DIRECTIONS => If a line in the entries contains the word "kann", list it.

Page-level text extractions
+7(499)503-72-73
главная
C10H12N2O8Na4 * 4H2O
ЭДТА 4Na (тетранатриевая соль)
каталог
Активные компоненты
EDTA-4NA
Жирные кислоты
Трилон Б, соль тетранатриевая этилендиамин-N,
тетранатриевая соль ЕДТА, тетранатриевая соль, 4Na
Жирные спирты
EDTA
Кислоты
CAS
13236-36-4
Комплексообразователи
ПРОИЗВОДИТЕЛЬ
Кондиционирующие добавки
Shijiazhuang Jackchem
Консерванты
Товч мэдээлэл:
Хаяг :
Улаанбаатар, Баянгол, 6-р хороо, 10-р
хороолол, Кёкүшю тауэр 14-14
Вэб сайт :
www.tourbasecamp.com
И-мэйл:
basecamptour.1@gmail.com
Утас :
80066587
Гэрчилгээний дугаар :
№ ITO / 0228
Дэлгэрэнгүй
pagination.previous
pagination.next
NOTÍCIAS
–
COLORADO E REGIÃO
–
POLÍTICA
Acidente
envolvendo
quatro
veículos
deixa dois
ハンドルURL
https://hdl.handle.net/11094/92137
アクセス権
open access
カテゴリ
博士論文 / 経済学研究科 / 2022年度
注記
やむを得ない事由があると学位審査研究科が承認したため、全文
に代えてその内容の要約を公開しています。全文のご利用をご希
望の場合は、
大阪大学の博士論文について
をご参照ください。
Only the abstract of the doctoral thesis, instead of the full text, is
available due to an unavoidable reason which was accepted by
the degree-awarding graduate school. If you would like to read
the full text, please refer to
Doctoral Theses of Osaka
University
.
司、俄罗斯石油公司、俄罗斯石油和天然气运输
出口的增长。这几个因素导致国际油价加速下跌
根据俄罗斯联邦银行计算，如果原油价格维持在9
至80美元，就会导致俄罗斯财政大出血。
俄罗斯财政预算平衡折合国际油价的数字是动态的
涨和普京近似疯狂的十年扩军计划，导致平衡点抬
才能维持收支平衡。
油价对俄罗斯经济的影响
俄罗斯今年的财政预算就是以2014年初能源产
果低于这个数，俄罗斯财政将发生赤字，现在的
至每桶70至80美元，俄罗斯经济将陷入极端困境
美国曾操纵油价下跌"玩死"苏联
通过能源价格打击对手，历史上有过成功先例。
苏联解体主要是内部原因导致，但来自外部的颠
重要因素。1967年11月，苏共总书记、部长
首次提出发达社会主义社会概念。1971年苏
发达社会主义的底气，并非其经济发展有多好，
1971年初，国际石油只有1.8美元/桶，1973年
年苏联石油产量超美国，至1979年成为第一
---
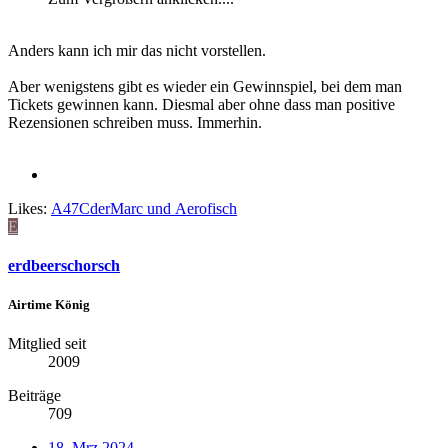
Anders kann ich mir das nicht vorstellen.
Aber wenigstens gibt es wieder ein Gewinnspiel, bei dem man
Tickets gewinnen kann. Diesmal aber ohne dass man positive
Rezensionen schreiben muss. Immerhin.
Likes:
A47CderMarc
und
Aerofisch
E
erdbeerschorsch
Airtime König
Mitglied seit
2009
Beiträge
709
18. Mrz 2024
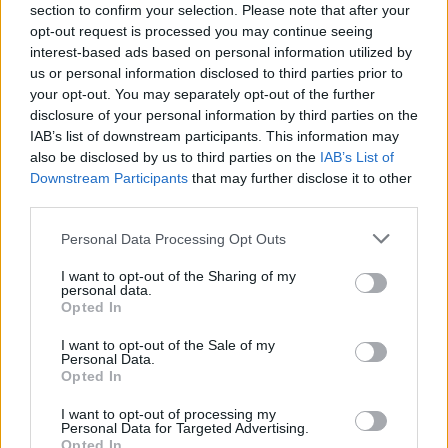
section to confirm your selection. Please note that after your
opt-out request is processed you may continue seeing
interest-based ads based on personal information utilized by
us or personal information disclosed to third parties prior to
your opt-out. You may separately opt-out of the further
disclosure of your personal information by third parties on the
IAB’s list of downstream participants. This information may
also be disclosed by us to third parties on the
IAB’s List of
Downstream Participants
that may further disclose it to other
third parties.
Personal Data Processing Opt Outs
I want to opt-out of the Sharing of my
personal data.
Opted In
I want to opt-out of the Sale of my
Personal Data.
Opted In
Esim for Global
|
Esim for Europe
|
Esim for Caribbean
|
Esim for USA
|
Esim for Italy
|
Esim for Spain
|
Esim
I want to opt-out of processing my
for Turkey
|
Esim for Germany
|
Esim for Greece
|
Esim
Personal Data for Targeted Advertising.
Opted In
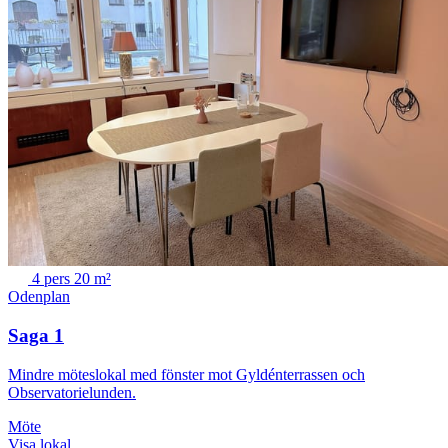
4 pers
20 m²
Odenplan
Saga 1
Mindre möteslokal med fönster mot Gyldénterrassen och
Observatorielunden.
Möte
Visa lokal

YOUR SOLUTION =>
Anders kann ich mir das nicht vorstellen.
Tickets gewinnen kann. Diesmal aber ohne dass man positive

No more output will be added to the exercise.